# What to work on
All of the entries below should be printed exactly; the pictures are to be left out.

── Dataset extract ──

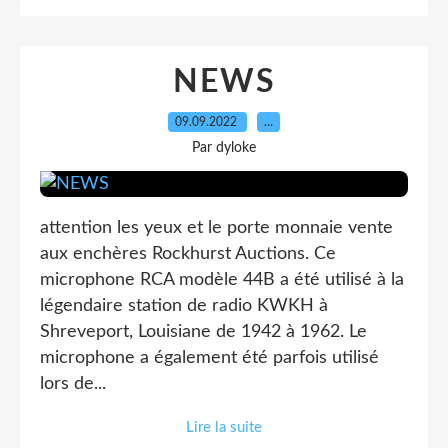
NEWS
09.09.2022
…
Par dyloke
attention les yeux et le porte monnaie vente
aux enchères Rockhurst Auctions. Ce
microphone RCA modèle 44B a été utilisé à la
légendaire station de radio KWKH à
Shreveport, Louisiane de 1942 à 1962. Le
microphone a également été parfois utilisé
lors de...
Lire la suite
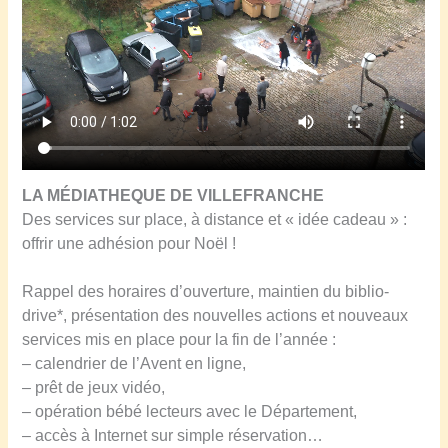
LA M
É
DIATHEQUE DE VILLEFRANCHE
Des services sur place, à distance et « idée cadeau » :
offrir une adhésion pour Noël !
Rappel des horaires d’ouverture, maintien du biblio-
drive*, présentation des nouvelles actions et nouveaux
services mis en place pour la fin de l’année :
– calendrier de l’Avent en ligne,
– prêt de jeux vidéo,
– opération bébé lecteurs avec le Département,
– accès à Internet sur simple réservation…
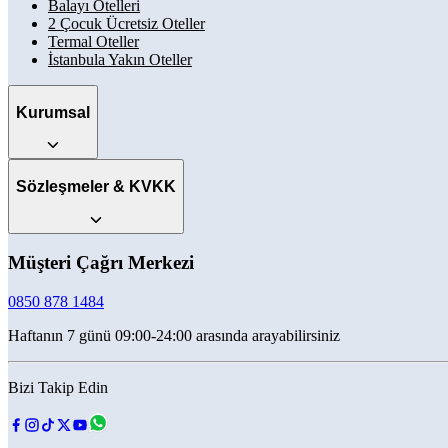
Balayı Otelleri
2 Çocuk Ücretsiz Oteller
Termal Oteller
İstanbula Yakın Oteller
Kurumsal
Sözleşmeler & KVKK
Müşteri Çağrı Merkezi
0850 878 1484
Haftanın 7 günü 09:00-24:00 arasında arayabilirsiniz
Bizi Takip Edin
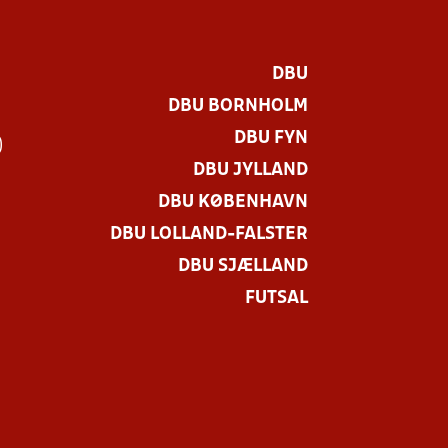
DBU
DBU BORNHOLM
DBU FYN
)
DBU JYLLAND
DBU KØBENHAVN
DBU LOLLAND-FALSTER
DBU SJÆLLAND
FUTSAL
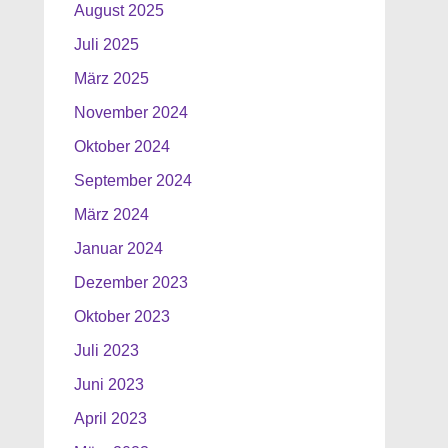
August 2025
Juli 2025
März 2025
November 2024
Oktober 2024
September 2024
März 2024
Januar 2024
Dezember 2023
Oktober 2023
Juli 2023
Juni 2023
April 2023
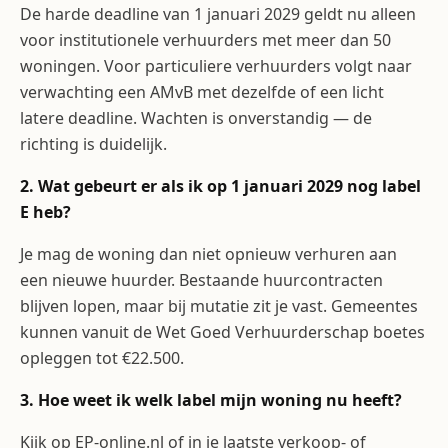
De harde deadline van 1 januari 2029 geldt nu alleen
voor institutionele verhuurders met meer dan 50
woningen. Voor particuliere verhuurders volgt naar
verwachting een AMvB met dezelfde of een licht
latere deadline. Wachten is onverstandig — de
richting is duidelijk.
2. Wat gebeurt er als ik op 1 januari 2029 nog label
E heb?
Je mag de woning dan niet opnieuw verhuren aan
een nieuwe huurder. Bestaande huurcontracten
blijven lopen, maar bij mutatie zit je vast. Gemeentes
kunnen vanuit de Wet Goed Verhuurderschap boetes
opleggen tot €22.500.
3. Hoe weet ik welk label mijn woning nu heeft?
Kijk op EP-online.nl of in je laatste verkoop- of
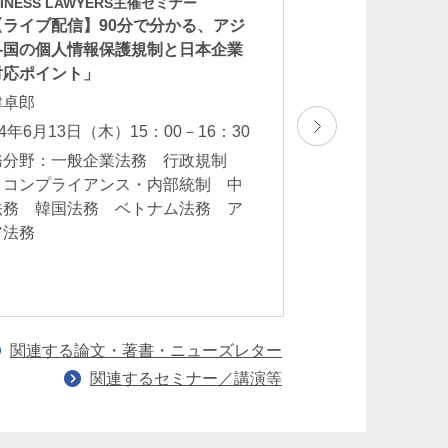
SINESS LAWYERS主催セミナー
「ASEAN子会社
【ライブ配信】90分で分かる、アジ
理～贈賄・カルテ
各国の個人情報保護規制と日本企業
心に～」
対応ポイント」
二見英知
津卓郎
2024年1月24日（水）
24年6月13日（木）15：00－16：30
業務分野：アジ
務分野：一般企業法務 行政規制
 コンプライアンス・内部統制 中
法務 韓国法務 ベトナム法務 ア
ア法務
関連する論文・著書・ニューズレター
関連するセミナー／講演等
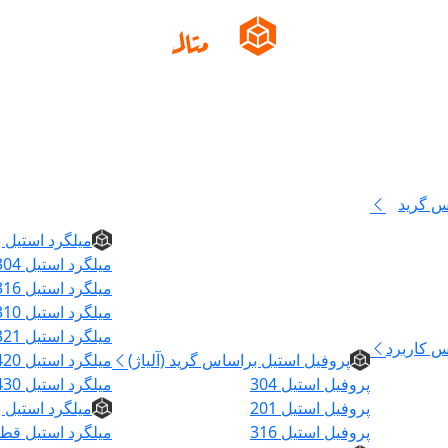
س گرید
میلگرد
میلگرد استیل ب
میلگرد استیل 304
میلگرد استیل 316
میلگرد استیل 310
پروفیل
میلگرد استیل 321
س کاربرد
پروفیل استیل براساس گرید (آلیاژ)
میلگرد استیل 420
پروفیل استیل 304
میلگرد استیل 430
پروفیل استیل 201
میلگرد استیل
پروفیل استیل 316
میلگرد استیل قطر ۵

───

# Answer space
NEWS
09.09.2022
…
Par dyloke
attention les yeux et le porte monnaie vente
aux enchères Rockhurst Auctions. Ce
microphone RCA modèle 44B a été utilisé à la
légendaire station de radio KWKH à
Shreveport, Louisiane de 1942 à 1962. Le
microphone a également été parfois utilisé
lors de...
Lire la suite
LA M
É
DIATHEQUE DE VILLEFRANCHE
Des services sur place, à distance et « idée cadeau » :
offrir une adhésion pour Noël !
Rappel des horaires d’ouverture, maintien du biblio-
drive*, présentation des nouvelles actions et nouveaux
services mis en place pour la fin de l’année :
– calendrier de l’Avent en ligne,
– prêt de jeux vidéo,
– opération bébé lecteurs avec le Département,
– accès à Internet sur simple réservation…
Balayı Otelleri
2 Çocuk Ücretsiz Oteller
Termal Oteller
İstanbula Yakın Oteller
Kurumsal
Sözleşmeler & KVKK
Müşteri Çağrı Merkezi
0850 878 1484
Haftanın 7 günü 09:00-24:00 arasında arayabilirsiniz
Bizi Takip Edin
DBU
DBU BORNHOLM
DBU FYN
)
DBU JYLLAND
DBU KØBENHAVN
DBU LOLLAND-FALSTER
DBU SJÆLLAND
FUTSAL
August 2025
Juli 2025
März 2025
November 2024
Oktober 2024
September 2024
März 2024
Januar 2024
Dezember 2023
Oktober 2023
Juli 2023
Juni 2023
April 2023
De harde deadline van 1 januari 2029 geldt nu alleen
voor institutionele verhuurders met meer dan 50
woningen. Voor particuliere verhuurders volgt naar
verwachting een AMvB met dezelfde of een licht
latere deadline. Wachten is onverstandig — de
richting is duidelijk.
2. Wat gebeurt er als ik op 1 januari 2029 nog label
E heb?
Je mag de woning dan niet opnieuw verhuren aan
een nieuwe huurder. Bestaande huurcontracten
blijven lopen, maar bij mutatie zit je vast. Gemeentes
kunnen vanuit de Wet Goed Verhuurderschap boetes
opleggen tot €22.500.
3. Hoe weet ik welk label mijn woning nu heeft?
Kijk op EP-online.nl of in je laatste verkoop- of
SINESS LAWYERS主催セミナー
「ASEAN子会社
【ライブ配信】90分で分かる、アジ
理～贈賄・カルテ
各国の個人情報保護規制と日本企業
心に～」
対応ポイント」
二見英知
津卓郎
2024年1月24日（水）
24年6月13日（木）15：00－16：30
業務分野：アジ
務分野：一般企業法務 行政規制
 コンプライアンス・内部統制 中
法務 韓国法務 ベトナム法務 ア
ア法務
関連する論文・著書・ニューズレター
関連するセミナー／講演等
س گرید
میلگرد
میلگرد استیل ب
میلگرد استیل 304
میلگرد استیل 316
میلگرد استیل 310
پروفیل
میلگرد استیل 321
س کاربرد
پروفیل استیل براساس گرید (آلیاژ)
میلگرد استیل 420
پروفیل استیل 304
میلگرد استیل 430
پروفیل استیل 201
میلگرد استیل
پروفیل استیل 316
میلگرد استیل قطر ۵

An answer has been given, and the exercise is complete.